[Opening DATA EXCERPTS section]
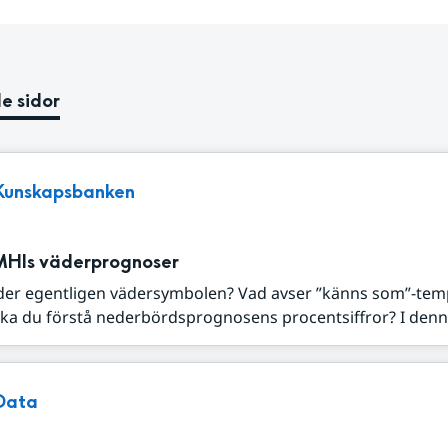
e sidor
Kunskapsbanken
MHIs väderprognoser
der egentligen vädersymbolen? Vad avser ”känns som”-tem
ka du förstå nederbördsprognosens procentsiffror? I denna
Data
[Closing DATA EXCERPTS section]
▶ **WHAT TO WORK ON**
Produce the data again character for character, with the images left out.

▶ **ANSWER BOX**
e sidor
Kunskapsbanken
MHIs väderprognoser
der egentligen vädersymbolen? Vad avser ”känns som”-tem
ka du förstå nederbördsprognosens procentsiffror? I denna
Data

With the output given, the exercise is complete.